Remains Of Richard III Leave University En Route To Final Resting Place For Last English King To Die In Battle
The bones of King Richard III began a ceremonial tour Sunday that was to include a stop at the site where the last English king to die in battle met his fate. The tour will end Thursday at a ceremony in Leicester Cathedral where the remains, discovered in September 2012 under a parking lot in Leicester, will be put to a final rest.
The coffin containing the royal bones left the University of Leicester, where the bones had been stored since the discovery. The coffin was brought to the village of Dadlington near the site of the battle where the king was killed while fighting to keep his crown from falling to Henry Tudor, who later became King Henry VII. On Monday, Roman Catholic Cardinal Vincent Nichols will celebrate a Mass for Richard III, and then the public will be able to view the coffin before its interment in the cathedral on Thursday.
The discovery of Richard III’s remains “reignited our interest in this period of history," Philippa Langley, who led a campaign to find the bones, told Reuters. "It's got people talking and it's got people debating and it's got people reading widely about Richard III, and realizing that there's far more to this man than people ever knew."

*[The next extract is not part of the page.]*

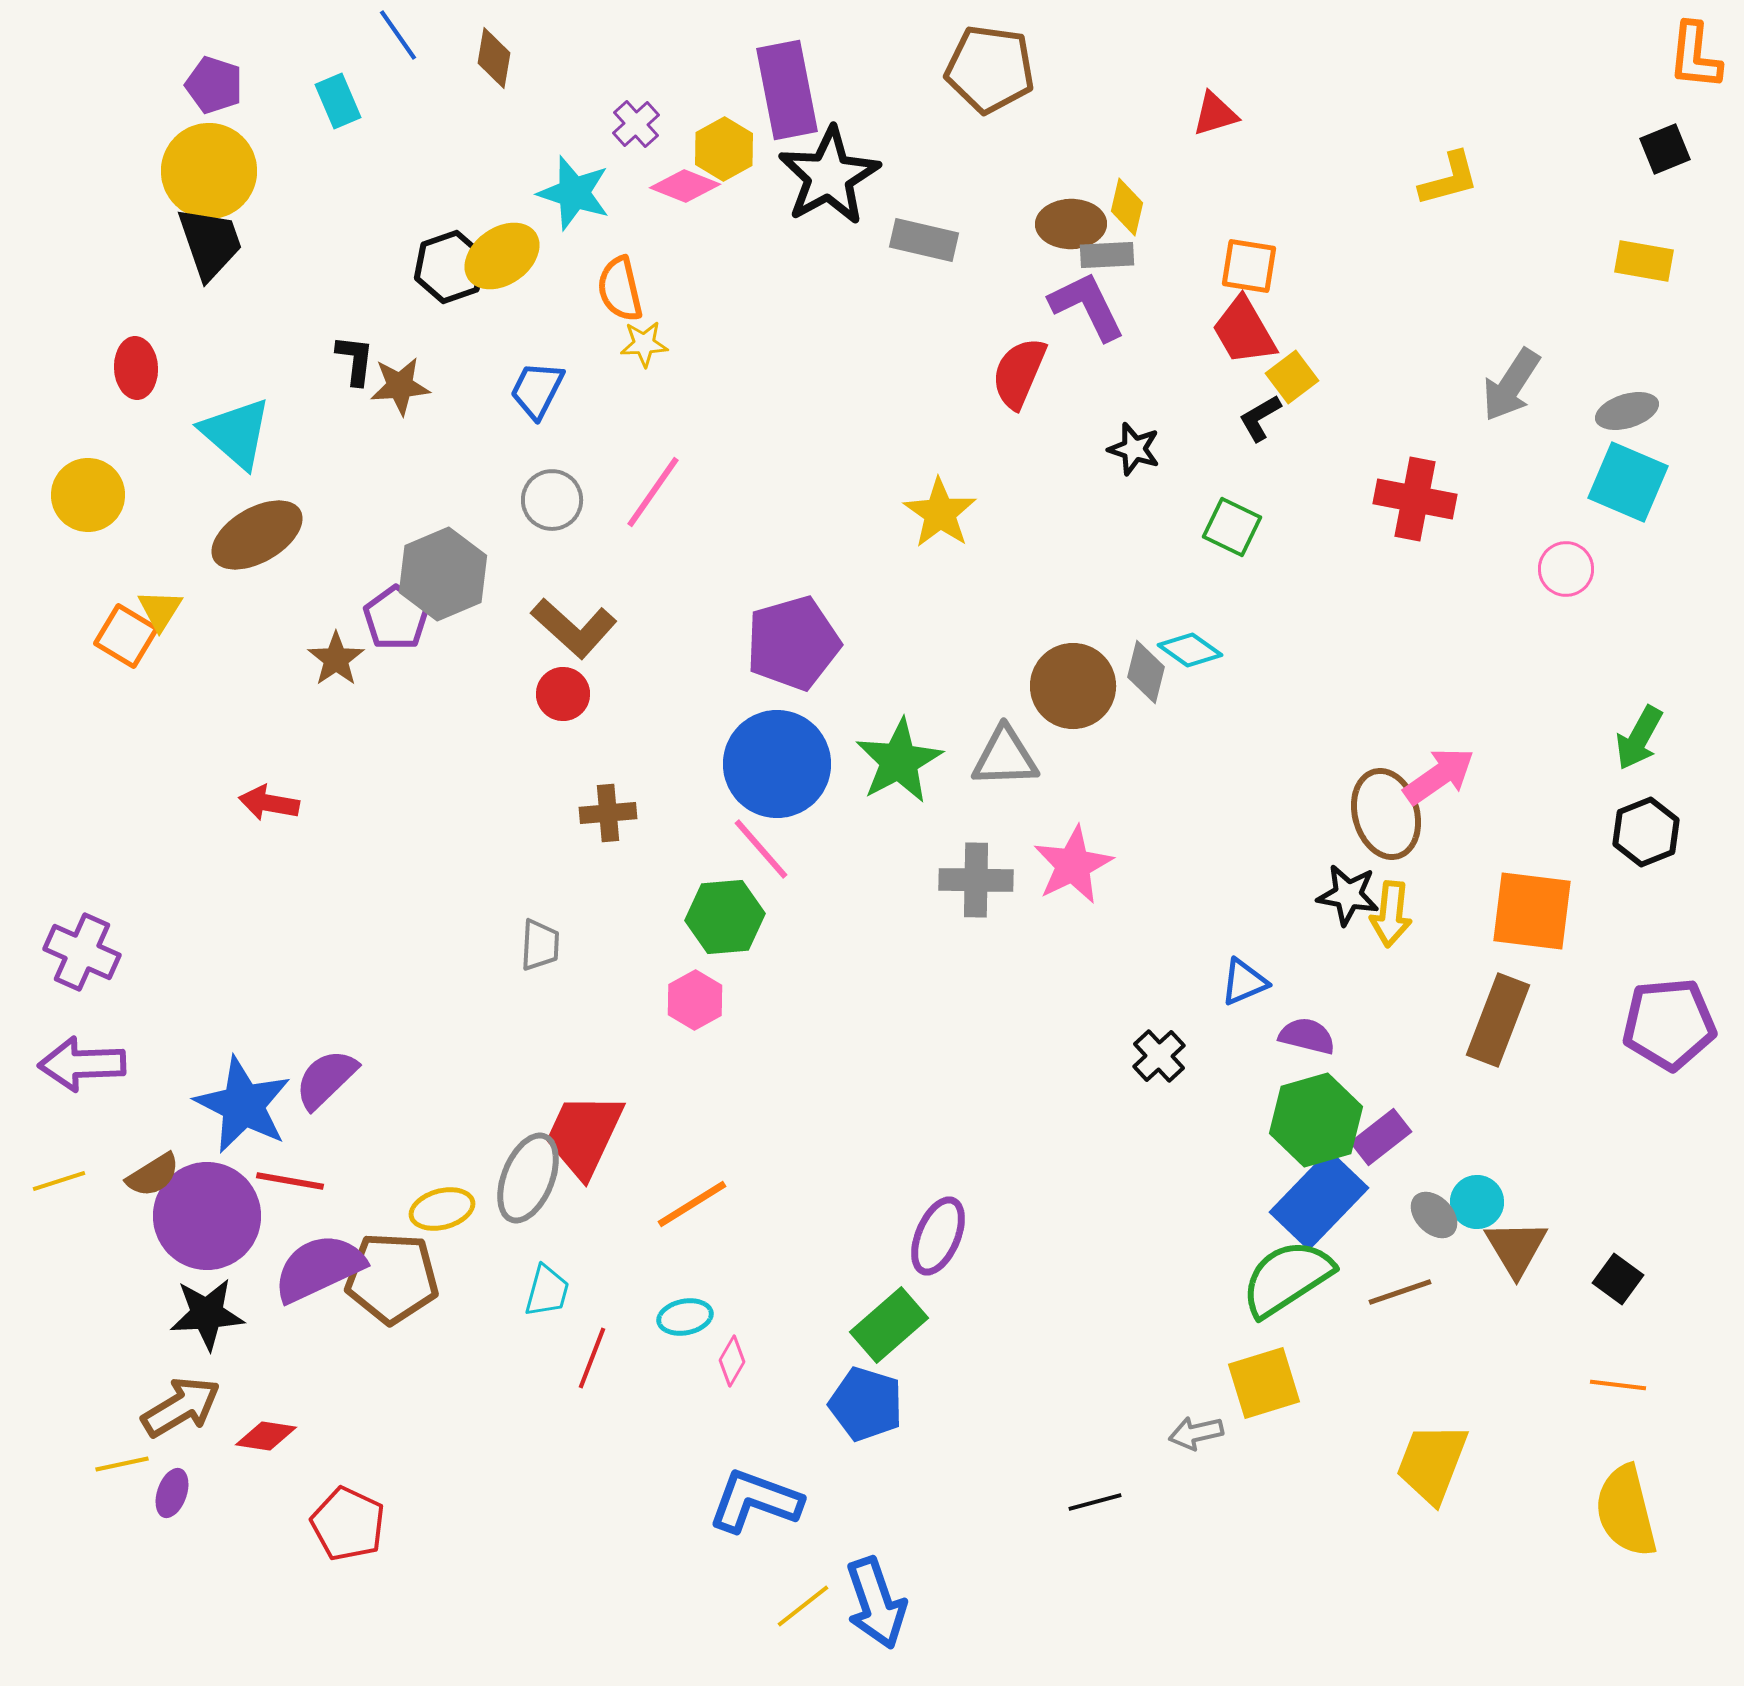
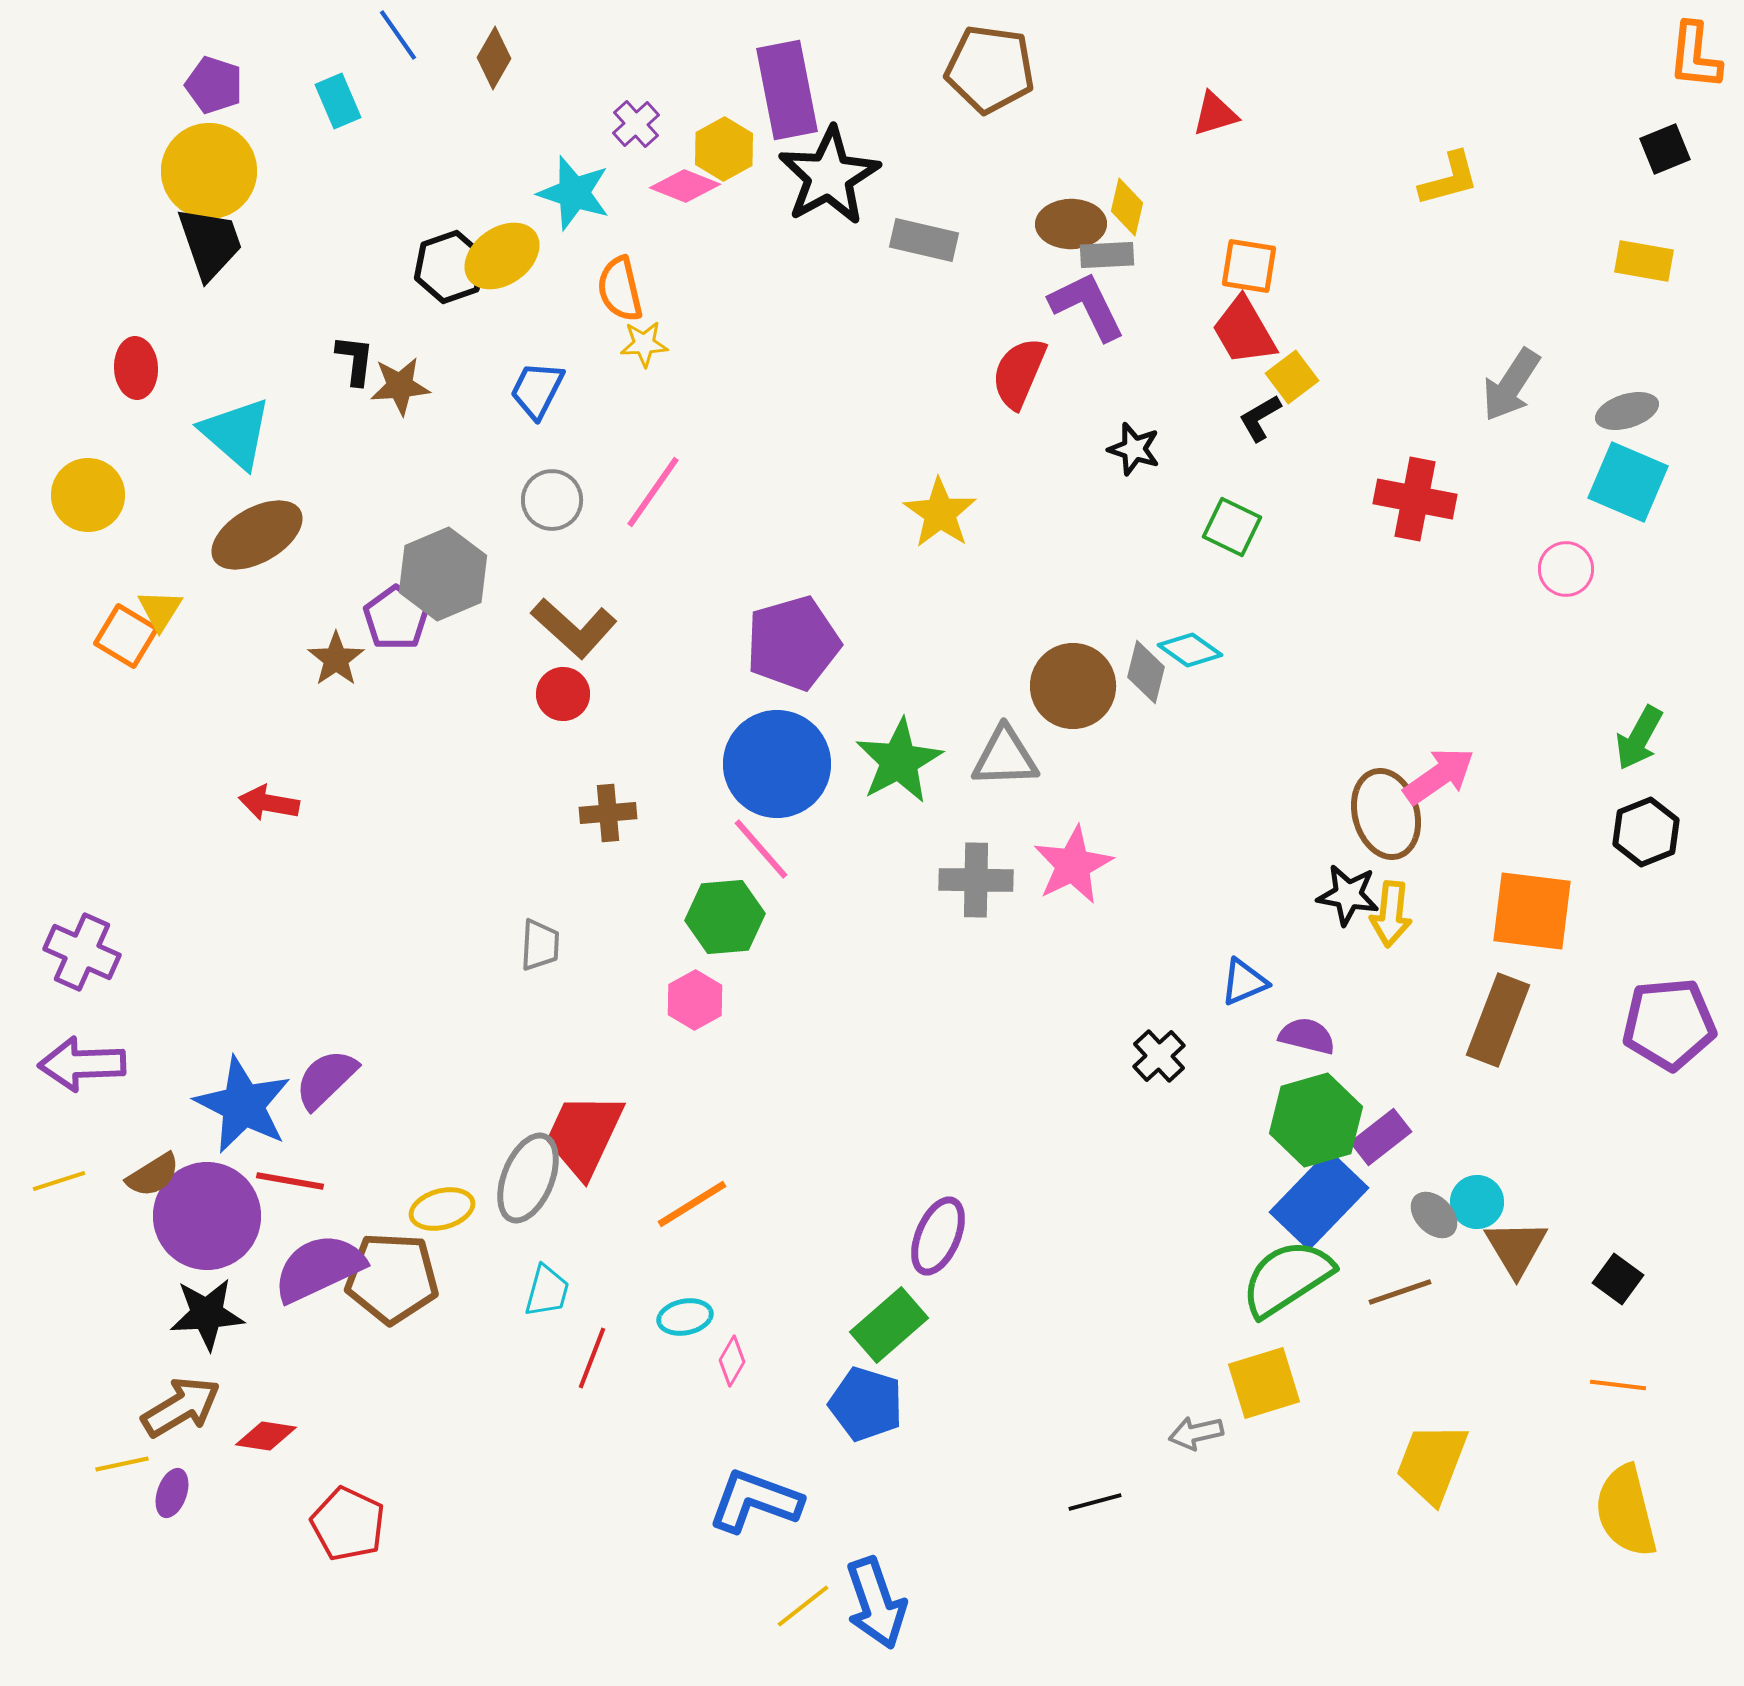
brown diamond at (494, 58): rotated 20 degrees clockwise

In the play “Richard III,” William Shakespeare famously depicted the king as a murderous, physically deformed, amoral, Machiavellian antihero who’s betrayed by everyone, including his mother. The disappearance of the monarch’s remains may have played a significant role in how he has been depicted over the centuries.
“There was no instinct really to go and find him,” New York Times reporter John F. Burns told PBS in a February 2013 interview. “And the people who buried him wanted to get rid of him as quickly as possible because the Tudors -- that is to say, the people who defeated him on the battlefield at the Battle of Bosworth in 1485 -- had absolutely no interest in giving him the honors due a king.”
Defenders of Richard III say his reign has been misunderstood. Members of Britain’s Richard III Society, for example, claim the king made court more fair and loosened restrictions on the printing press, which had been around in Europe for less than 100 years at the time of the king’s reign.
A DNA comparison to descendants of Richard’s sister confirmed the identity of the remains.